Se trataba de veinte paquidermos entre koomareah y merghee, todos adiestrados para las cacerías y también para la guerra, y que valían por sí solos, una vez lanzados, más que un regimiento de rajputs.
Yanez dio una última mirada a su palacio entre cuyos muros, con la pequeña rani, había pasado días llenos de infinita felicidad y que ahora el fuego continuaba devorando, y subió al rath junto con Tremal-Naik.
—¡Al palacete de Rampur...! —gritó al conductor—. ¡Hazlos galopar...!
No era necesario que se lo dijese. Los cebúes, pinchados hasta sangrar por el largo punzón tomaron una carrera endiablada, intentando alcanzar a Sahur, que ya, con sus inmensas patas, de pronto había obtenido tal ventaja como para no divisarlo más. Solamente a la distancia se oían, de vez en cuando, sus barritos que, no obstante, se debilitaban rápidamente.
La muchedumbre que todavía obstruía las calles, se abría de pronto delante del rico carro del maharajá, saludando con deferencia; no obstante, aquellos saludos no le parecían a Tremal-Naik los de hace un tiempo. La población, que había saludado con grandes fiestas la coronación de la rani y la expulsión de Sindhia, el loco alcohólico, debía haber sido corrompida por quién sabe qué serpientes salidas quizá de las cloacas o de más lejos aún.

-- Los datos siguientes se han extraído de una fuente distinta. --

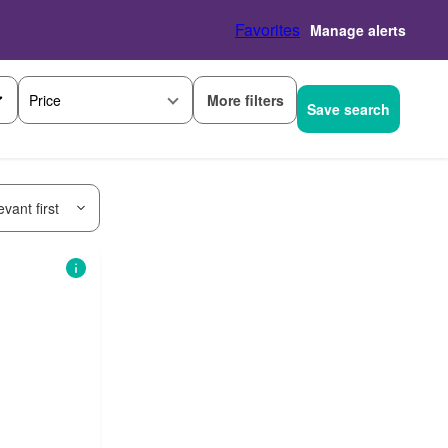
Favorites
Manage alerts
More filters
Price
Save search
vant first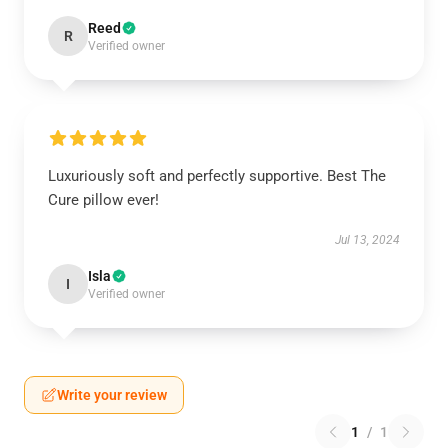
Reed
R
Verified owner
Luxuriously soft and perfectly supportive. Best The
Cure pillow ever!
Jul 13, 2024
Isla
I
Verified owner
Write your review
1
/
1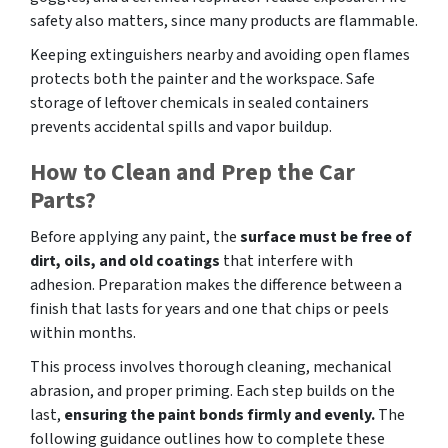
safety also matters, since many products are flammable.
Keeping extinguishers nearby and avoiding open flames
protects both the painter and the workspace. Safe
storage of leftover chemicals in sealed containers
prevents accidental spills and vapor buildup.
How to Clean and Prep the Car
Parts?
Before applying any paint, the
surface must be free of
dirt, oils, and old coatings
that interfere with
adhesion. Preparation makes the difference between a
finish that lasts for years and one that chips or peels
within months.
This process involves thorough cleaning, mechanical
abrasion, and proper priming. Each step builds on the
last,
ensuring the paint bonds firmly and evenly.
The
following guidance outlines how to complete these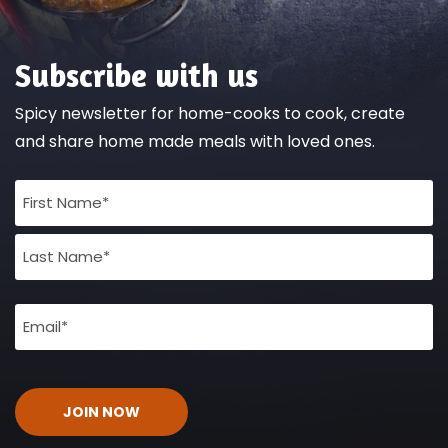
Subscribe with us
Spicy newsletter for home-cooks to cook, create
and share home made meals with loved ones.
Full
Name
(Required)
Email
(Required)
CAPTCHA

No obstante, no debían ser reptiles. Debían ser peligrosos conjurados que tramaban para la destrucción del imperio asamés, como Yanez había querido llamarlo para impresionar mayormente a las poblaciones vecinas, siempre listas para rebelarse.
El rath, en menos de un cuarto de hora atravesó la distancia y se detuvo delante del chalé de Rampur, donde ya Sahur estaba devorando un cúmulo de cañas de azúcar y de hojas de ficus religiosa.
Rampur no tenía mas que algunos bungalow, no muy elegantes, no obstante, aptos para las exigencias del clima, con altos techos en forma de pirámide y muchas verandas reparadas de día por bellísimas esteras variopintas para mantener cierta frescura. A los dos lados de la construcción principal se extendían vastos cobertizos donde ya se encontraban a salvo los elefantes sustraídos al fuego. Luego, alrededor había bellísimos jardines, con plantas altísimas y ricas en sombra. Kammamuri, que había llegado antes, esperaba a Yanez y a Tremal-Naik junto con el buscador de pistas y el cazador de ratas.
—¿Están a salvo los bandidos? —preguntó el cazador de serpientes de la jungla negra.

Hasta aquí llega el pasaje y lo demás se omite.